Após anos defendendo estratégias de tesouraria alavancada e investindo bilhões em Bitcoin, a empresa de Saylor agora está sendo negociada quase exatamente em linha com suas reservas de BTC. A mensagem dos investidores? Chega de pagar mais por convicção. Não quando os números são tão desequilibrados.
É uma reviravolta dolorosa para o homem que ajudou a popularizar as apostas corporativas Bitcoin . Mas, por outro lado, o caos dos ciclos de expansão e retração é a única constante no mundo das criptomoedas. Em 2017, Bitcoin valorizou 13.000%, apenas para despencar 75% no ano seguinte. Avançando para 2025, o ritmo não mudou — apenas os riscos aumentaram.
Só este ano, Bitcoin despencou para US$ 74.400 em abril, quando Trump anunciou seu chocante pacote de tarifas, depois disparou para um recorde de US$ 126.251 e agora está de volta a US$ 94.000. Essa única criptomoeda ainda controla quase 60% de todo o mercado de criptomoedas, avaliado em US$ 3,2 trilhões. Mas dominância não significa imunidade.

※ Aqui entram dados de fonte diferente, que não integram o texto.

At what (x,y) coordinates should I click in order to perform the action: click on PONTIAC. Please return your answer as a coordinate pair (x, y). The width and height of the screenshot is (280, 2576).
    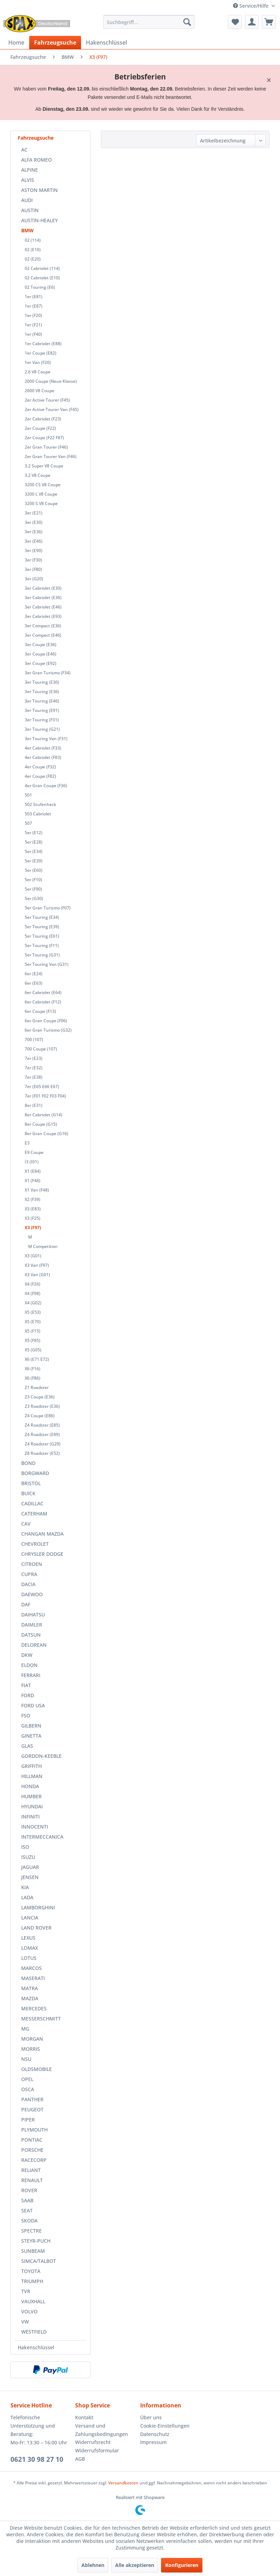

Tokens menores — aqueles que disparam em altas do mercado — estão sendo dizimados. Um índice da MarketVector que tracos 50 tokens com pior desempenho entre os 100 maiores caiu 60% este ano. Esses ativos de baixa liquidez antes superavam tudo em tempos de bonança. Agora? Estão afundando as carteiras ainda mais rápido.
A queda abaixo de US$ 93.714 no domingo arrastou a criptomoeda para um patamar inferior ao do fechamento de 2023, apagando toda a alta de 30% impulsionada pela vitória de Donald Trump em defesa das criptomoedas e por um início de ano eufórico.
O desmoronamento começou logo após 6 de outubro, quando Bitcoin atingiu o recorde de US$ 126.251. Mas apenas quatro dias depois, ameaças inesperadas de tarifas por parte de Trump pegaram os mercados de surpresa, alterando o sentimento de risco da noite para o dia e dando início a uma desvalorização global.
Desde então, o apetite por risco desapareceu, especialmente no setor tecnológico; e as criptomoedas, mais uma vez, foram as primeiras a recuar.
“Esta é uma classic manobra de aversão ao risco”, disse Matthew Hougan, CIO da Bitwise, baseado em São Francisco. “As criptomoedas foram o canário na mina de carvão.”
Os gestores de ETFs e os tesouros corporativos, que ajudaram a construir a legitimidade do Bitcoinao longo do ano, recuaram drasticamente.
Segundo a Bloomberg, os ETFs captaram mais de US$ 25 bilhões este ano, impulsionando uma valorização que elevou brevemente o total de ativos de fundos de criptomoedas para cerca de US$ 169 bilhões. Mas esse impulso institucional diminuiu.
E sem essa demanda constante, Bitcoin fica à deriva, dependendo apenas da narrativa.